Foundry Local, the new OpenAI models and the Harmony response format

title

About a week ago (prior to the release of the highly anticipated GPT-5 model), OpenAI released its first open weights model since GPT-2, the gpt-oss-20b and gpt-oss-120b models.

I tried out gpt-oss-20b (the 20 billion parameter model) using LM Studio, and recorded a video showing how well the model handles tool-calling, using the Dataverse MCP Server. It turned out to work very well - at least in comparison to other models in my Pizza Party benchmark.

A week after its release, the reviews of the OpenAI OSS models are somewhat mixed, but mostly positive. My overall feeling is that the model (I have only done very limited tests of the 120b model) is very capable, especially when it comes to tool calling - and it is very fast!

A couple of days following the release, Microsoft announced that the gpt-oss models were available to run on Foundry Local, an on‑device AI inference solution currently in preview.
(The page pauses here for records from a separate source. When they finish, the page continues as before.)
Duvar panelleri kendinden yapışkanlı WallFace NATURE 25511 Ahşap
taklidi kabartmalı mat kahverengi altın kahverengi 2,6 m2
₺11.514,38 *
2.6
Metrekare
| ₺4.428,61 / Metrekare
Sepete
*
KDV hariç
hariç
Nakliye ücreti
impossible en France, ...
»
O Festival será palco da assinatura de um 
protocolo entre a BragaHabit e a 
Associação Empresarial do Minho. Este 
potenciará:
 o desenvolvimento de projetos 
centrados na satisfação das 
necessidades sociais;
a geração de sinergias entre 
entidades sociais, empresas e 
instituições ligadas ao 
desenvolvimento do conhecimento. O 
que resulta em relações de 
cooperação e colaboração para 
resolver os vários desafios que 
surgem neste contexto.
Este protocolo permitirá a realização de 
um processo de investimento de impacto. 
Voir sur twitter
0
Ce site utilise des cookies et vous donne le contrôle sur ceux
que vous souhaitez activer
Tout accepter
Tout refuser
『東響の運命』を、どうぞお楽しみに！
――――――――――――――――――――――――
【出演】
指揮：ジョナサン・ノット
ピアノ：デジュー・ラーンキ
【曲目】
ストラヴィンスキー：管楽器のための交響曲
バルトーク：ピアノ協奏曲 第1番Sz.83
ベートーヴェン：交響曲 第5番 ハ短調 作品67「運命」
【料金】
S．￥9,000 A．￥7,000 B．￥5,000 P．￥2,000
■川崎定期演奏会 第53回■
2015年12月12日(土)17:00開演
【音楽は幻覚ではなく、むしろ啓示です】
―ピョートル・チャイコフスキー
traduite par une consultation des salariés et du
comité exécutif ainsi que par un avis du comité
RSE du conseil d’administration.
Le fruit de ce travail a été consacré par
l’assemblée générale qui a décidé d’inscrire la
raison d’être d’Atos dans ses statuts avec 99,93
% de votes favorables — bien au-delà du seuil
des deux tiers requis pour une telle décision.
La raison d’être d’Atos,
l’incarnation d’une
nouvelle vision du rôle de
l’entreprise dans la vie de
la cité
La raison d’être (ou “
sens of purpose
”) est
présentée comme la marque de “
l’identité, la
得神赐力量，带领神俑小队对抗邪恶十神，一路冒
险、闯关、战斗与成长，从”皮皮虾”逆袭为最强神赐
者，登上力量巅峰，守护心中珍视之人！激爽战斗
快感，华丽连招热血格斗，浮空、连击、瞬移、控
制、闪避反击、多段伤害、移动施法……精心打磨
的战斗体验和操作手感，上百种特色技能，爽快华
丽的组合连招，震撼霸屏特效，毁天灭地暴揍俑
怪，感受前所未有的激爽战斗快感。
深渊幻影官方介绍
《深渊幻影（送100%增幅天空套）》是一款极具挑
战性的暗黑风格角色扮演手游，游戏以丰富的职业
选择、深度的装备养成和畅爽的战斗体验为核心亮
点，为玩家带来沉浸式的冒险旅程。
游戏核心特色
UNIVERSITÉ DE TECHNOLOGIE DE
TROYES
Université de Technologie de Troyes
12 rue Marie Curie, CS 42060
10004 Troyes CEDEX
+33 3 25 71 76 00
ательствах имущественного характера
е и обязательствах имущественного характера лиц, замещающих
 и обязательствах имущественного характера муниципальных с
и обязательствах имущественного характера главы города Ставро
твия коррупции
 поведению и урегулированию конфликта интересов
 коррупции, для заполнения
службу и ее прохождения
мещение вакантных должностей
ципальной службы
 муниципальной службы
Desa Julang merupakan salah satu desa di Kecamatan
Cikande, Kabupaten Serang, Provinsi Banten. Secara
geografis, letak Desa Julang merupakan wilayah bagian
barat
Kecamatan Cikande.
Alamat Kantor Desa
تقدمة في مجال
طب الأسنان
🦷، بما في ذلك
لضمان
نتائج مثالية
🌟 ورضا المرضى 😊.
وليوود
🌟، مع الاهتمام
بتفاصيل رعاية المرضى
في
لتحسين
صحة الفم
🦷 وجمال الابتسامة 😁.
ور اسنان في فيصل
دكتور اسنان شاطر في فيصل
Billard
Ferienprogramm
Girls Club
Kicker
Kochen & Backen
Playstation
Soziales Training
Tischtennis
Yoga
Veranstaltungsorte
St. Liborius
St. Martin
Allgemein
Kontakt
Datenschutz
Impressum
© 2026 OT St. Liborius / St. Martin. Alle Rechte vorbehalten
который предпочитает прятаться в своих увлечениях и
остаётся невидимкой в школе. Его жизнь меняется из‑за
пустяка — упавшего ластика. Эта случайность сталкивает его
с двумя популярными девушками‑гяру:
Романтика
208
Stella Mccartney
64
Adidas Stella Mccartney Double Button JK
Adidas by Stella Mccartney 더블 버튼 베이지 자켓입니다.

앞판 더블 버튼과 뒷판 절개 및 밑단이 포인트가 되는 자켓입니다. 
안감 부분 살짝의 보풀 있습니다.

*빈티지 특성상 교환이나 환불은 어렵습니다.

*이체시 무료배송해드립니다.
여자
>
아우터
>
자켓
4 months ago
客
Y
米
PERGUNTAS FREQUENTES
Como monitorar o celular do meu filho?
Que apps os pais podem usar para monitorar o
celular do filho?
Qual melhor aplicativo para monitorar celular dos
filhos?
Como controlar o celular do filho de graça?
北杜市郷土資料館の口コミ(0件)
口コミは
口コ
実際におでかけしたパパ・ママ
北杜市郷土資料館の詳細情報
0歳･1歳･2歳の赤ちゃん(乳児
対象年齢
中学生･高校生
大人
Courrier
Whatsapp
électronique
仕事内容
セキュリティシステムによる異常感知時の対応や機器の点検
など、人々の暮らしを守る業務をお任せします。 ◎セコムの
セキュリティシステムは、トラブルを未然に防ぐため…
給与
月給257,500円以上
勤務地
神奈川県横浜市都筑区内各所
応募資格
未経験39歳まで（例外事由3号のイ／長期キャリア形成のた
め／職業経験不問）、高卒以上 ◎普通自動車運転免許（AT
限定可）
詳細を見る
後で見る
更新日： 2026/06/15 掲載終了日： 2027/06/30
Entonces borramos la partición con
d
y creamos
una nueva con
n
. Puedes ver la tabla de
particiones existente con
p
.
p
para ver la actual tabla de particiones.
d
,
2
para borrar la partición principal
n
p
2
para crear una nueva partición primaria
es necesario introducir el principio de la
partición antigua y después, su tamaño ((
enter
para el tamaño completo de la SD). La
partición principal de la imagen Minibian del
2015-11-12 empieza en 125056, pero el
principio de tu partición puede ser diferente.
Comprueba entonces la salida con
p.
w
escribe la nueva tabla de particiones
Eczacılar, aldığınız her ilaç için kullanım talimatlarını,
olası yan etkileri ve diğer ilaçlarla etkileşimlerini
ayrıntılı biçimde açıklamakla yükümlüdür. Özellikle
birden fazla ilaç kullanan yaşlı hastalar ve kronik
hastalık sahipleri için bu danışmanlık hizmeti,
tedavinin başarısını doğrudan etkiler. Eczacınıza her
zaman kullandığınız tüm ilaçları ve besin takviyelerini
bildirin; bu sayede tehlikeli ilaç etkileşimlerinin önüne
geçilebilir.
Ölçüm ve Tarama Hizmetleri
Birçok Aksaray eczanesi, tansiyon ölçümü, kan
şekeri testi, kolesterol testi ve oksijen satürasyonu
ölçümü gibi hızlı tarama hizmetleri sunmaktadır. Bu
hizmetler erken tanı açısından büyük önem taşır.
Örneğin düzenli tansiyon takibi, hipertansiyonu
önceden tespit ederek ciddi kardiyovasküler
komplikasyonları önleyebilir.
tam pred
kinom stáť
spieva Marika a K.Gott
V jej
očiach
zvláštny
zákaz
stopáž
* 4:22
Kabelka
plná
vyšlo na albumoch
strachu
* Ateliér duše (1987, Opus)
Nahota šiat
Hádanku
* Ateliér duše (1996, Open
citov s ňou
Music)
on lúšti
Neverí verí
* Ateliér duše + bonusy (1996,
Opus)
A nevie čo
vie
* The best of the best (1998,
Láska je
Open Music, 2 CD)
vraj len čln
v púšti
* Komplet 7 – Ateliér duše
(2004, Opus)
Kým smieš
I have wanted to test Foundry Local for a while, and I thought it would be interesting to see how well it could host the OpenAI models.

Foundry Local provides an OpenAI compatible REST API that lets you use the models from any AI chat clients that can use an OpenAI API endpoint. After testing out a couple of such clients, it became clear that none of the clients (that I tried) supported the new Harmony response format that the models use. The format looks like this:

alt text

I wanted a client that could show the model’s “train of thought” in a nice way, without all the Harmony tags. So, I decided to vibe-code my own client (using GPT-5, of course), the result is shown in the video below, and the code can be found in this repo in GitHub.

I used Microsoft.Extensions.AI in the demo, and one gotcha that I encountered was that I had to increase the MaxOutputTokens value, otherwise the response was cut off - I guess that the default value isn’t very high.